**What to do:**
Would you filter these records and copy every line that has the word "intelectual"?

**Input data:**
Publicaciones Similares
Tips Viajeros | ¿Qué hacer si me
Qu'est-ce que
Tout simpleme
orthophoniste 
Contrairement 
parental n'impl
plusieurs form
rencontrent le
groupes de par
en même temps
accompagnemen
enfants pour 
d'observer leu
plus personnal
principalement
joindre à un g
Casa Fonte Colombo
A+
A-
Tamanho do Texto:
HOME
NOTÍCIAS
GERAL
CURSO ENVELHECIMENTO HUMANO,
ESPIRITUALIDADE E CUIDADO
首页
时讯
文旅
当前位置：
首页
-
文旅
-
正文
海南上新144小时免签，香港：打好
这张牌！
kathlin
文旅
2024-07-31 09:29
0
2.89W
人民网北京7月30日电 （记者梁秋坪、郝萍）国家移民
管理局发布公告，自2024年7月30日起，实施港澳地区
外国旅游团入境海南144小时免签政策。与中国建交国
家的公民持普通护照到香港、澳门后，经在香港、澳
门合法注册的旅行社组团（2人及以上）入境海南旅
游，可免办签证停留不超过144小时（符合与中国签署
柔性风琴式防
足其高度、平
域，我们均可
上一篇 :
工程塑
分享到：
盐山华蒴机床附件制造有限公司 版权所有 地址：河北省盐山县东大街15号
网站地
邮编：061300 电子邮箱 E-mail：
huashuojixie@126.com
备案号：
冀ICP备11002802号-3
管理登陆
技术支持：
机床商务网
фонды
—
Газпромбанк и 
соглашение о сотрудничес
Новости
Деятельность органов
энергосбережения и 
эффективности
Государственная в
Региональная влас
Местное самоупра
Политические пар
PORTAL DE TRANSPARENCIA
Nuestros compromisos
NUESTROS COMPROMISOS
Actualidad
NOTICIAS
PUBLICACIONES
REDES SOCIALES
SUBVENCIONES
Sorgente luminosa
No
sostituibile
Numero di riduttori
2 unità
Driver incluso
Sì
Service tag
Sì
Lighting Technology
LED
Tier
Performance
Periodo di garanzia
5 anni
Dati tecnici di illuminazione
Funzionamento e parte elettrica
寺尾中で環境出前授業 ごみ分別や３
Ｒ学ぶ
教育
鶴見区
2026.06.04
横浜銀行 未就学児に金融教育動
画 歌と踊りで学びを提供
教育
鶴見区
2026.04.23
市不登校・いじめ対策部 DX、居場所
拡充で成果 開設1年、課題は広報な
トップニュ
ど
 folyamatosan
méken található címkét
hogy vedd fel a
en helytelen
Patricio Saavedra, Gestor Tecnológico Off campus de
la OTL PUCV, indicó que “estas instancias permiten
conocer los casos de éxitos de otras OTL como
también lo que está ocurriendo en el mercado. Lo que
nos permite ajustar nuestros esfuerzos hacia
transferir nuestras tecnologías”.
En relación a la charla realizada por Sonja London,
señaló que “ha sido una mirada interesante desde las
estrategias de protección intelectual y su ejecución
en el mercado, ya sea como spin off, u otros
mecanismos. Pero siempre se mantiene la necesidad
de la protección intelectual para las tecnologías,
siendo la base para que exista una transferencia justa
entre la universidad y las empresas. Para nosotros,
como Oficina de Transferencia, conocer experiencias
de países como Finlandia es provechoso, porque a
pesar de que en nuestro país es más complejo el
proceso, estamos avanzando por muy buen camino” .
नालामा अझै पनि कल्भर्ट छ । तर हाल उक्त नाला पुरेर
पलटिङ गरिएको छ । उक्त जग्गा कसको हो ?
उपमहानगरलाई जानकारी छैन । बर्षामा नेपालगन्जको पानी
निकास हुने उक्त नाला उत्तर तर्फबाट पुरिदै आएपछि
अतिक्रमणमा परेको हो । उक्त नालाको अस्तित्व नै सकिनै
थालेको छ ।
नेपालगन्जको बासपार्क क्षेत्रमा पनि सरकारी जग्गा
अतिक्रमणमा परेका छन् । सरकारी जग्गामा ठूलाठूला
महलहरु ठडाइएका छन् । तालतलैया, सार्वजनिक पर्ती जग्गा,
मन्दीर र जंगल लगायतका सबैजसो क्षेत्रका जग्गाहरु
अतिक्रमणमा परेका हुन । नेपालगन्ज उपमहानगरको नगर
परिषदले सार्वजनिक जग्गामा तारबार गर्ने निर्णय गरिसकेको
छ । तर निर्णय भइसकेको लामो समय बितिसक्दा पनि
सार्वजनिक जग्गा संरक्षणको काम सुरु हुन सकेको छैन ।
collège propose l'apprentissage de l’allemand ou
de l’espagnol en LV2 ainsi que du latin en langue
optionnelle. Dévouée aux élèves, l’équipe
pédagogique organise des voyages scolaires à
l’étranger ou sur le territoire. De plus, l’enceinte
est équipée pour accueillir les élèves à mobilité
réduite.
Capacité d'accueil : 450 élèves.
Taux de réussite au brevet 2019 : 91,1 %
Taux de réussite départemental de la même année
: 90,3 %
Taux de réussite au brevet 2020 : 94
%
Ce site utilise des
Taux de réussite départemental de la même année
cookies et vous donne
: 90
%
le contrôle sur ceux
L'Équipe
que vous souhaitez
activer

**Exercise result:**
estrategias de protección intelectual y su ejecución
de la protección intelectual para las tecnologías,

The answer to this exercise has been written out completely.